ISA vs DMZ

From a reader at a major whiskey maker (really!):

I purchased Secure Messaging with Microsoft Exchange Server 2000 at a Microsoft Windows 2003 conference in Cincinnati. The reason I purchased this book was for Chapter 14 Securing Outlook Web Access. I had been explaining to my boss that the traditional way of implementing Exchange 2000 (OWA) on a DMZ was not as secure as I would like, since you have to open several ports from the DMZ to the internal network. After explaining what I had found in your book and researching information on Microsoft’s website and others I convinced him and our corporate office this was the way to go. In June I implement your solution of Publishing OWA with ISA Server to secure our OWA server. This September we were audited by our internal auditors and they are telling us this is not as secure as the traditional way of placing Exchange 2000 (OWA) server on the DMZ. They could not give us a reason way, so I want to challenge them that this is more secure before I am force to change to the traditional way. I need information stating this method of securing Exchange OWA is more secure.

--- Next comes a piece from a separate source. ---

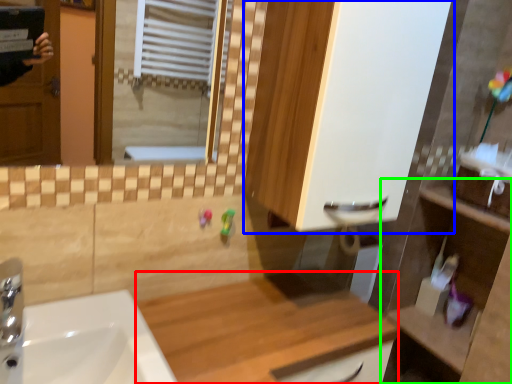 Question: Which object is positioned closest to counter top (highlighted by a red box)? Select from cabinetry (highlighted by a blue box) and counter (highlighted by a green box).

Choices:
 (A) cabinetry
 (B) counter

Answer: (B) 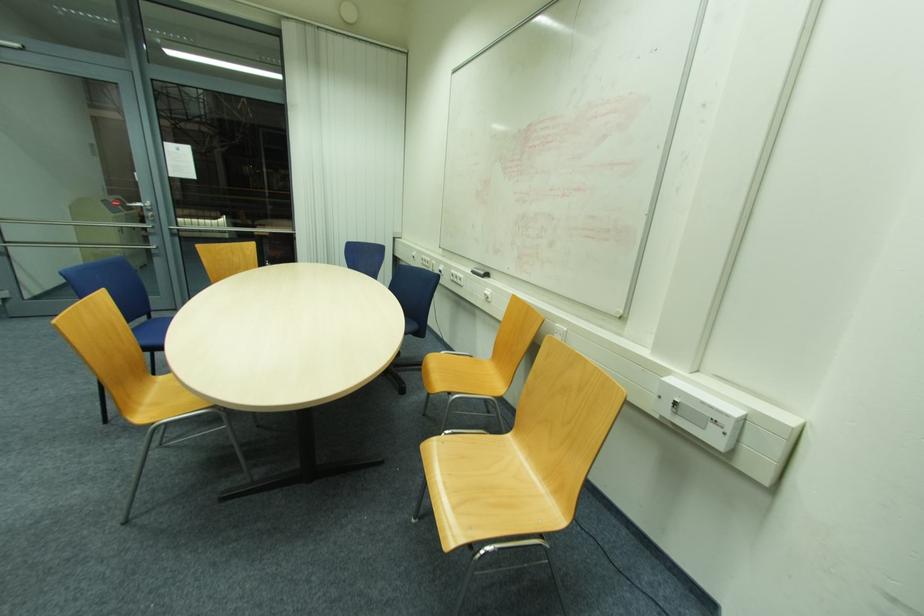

Tell your auditors to get off the glue. When you put an Exchange server of any stripe in the DMZ, you’ve created two problems. First, you’re putting a domain member in the DMZ, and if someone compromises it they may have a springboard to compromise other machines inside the perimeter. Second, to make Exchange work you’ve got to open a ton of ports. DMZ configurations can be made secure, but the whole point behind ISA is that it gives you strong security by reverse proxying so you don’t have to open anything in the DMZ.